Didier Seban bondit : "Vous n'arrêtez pas de dire que vous êtes le seul à avoir compris Monique Olivier ! Avez-vous lu tous les courriers ?" Réponse affirmative. "Vous nous dites : 'Elle est contente que quelqu'un s'occupe d'elle.' Vous oubliez de dire que Michel Fourniret lui annonce le programme, c'est très clair. Il y a les viols et les meurtres !" Insinuant "un manque d'expérience" du jeune expert de 42 ans, l'avocat de la partie civile tance : "Avez-vous déjà rencontré des tueurs en série ?" "Des criminels oui, mais des tueurs en série non, répond son interlocuteur. Et des femmes sous contrôle coercitif qui commettent des crimes, c'est rarissime."

Le pénaliste relève que Monique Olivier n'a pas "subi" de violences de la part de Michel Fourniret, mais "a fait subir" des violences à d'autres femmes et jeunes filles – voire fillettes. "Il y a un comportement de participation, concède le psychologue. Si vous voulez me faire dire que la participation de Monique Olivier à ces actes reste en partie inexplicable, je vous réponds oui.

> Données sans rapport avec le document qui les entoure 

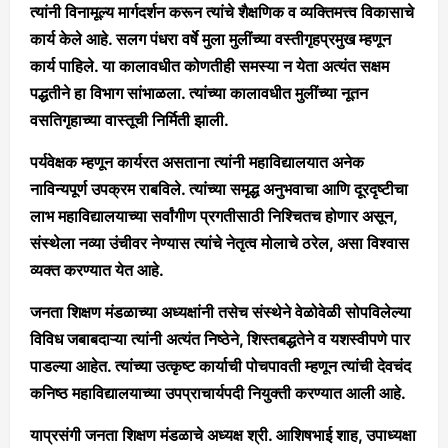
त्यांनी विनामूल्य मार्गदर्शन करून त्यांचे शैक्षणिक व व्यक्तिमत्त्व विकासाचे
कार्य केले आहे. सलग पंधरा वर्षे मुला मुलींच्या वस्तीगृहप्रमुख म्हणून
कार्य पाहिले. या कालावधीत कोणतीही समस्या न येता अत्यंत सक्षम
पद्धतीने हा विभाग सांभाळला. त्यांच्या कालावधीत मुलींच्या नूतन
वसतिगृहाच्या वास्तूची निर्मिती झाली.
पर्यवेक्षक म्हणून कार्यरत असताना त्यांनी महाविद्यालयात अनेक
नाविन्यपूर्ण उपक्रम राबविले. त्यांच्या समृद्ध अनुभवाचा आणि दूरदृष्टीचा
लाभ महाविद्यालयाच्या सर्वांगीण प्रगतीसाठी निश्चितच होणार असून,
संस्थेला नव्या उंचीवर नेण्यास त्यांचे नेतृत्व मोलाचे ठरेल, असा विश्वास
व्यक्त करण्यात येत आहे.
जनता शिक्षण मंडळाच्या अध्यक्षांनी तसेच संस्थेने वेळोवेळी सोपविलेल्या
विविध जबाबदाऱ्या त्यांनी अत्यंत निष्ठेने, शिस्तबद्धतेने व यशस्वीपणे पार
पाडल्या आहेत. त्यांच्या उत्कृष्ट कार्याची पोचपावती म्हणून त्यांची देवचंद
कनिष्ठ महाविद्यालयाच्या उपप्राचार्यपदी नियुक्ती करण्यात आली आहे.
याप्रसंगी जनता शिक्षण मंडळाचे अध्यक्ष श्री. आशिषभाई शाह, उपाध्यक्षा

Je ne suis pas en train de vous dire 1+1=2." A l'instar de l'ADN mitochondrial d'Estelle Mouzin retrouvé sur un matelas chez la sœur de Michel Fourniret, qui ne peut pas prouver à 100% la présence de l'enfant, la science de la psychologie n'éclaire pas toutes les zones d'ombre dans la personnalité de l'accusée.

"Tous les experts qui ont travaillé dans ce dossier sont compétents, la difficulté, elle vient de la personnalité de Monique Olivier, il ne faut pas se tromper de débat", s'était défendu à la barre l'expert-psychologue Jean-Luc Ployé, "trente-huit ans de métier", entendu en début d'après-midi. Lui aussi assure, lors de son examen en 2005, avoir "pris une photographie, voire un IRM" de cette femme, avec des techniques différentes.

"C'est vrai qu'aujourd'hui, de plus en plus les jeunes expert utilisent des grilles de performance, des chiffres, mais un individu, ce n'est pas que ça, c'est une histoire, moi je suis clinicien."

Jean-Luc Ployé, expert-psychologue

devant la cour d'assises des Hauts-de-Seine

Pour la veille garde, il ne fait guère de doute que Monique Olivier a pris "du plaisir dans la souffrance de l'autre". "Pour que ce couple-là ait fonctionné de cette façon-là pendant autant de temps, on ne peut pas exclure chez Madame Olivier une perversion, qui lui est personnelle et qui vient cicatriser chez elle cette quête identitaire du fait de ne pas avoir existé pendant tant d'années", a théorisé Jean-Luc Ployé. "Elle exprimait une jouissance. Le fait d'être sa muse, sa collaboratrice, ça lui donnait une importance qu'elle n'avait jamais eue jusqu'à présent, une place qu'elle n'avait pas envie de perdre, ça aurait pu continuer comme ça indéfiniment", a appuyé sa consœur Colette Prouvost. Les jurés, eux, devront écouter leur intime conviction pour rendre leur décision. Le verdict est attendu en début de semaine prochaine.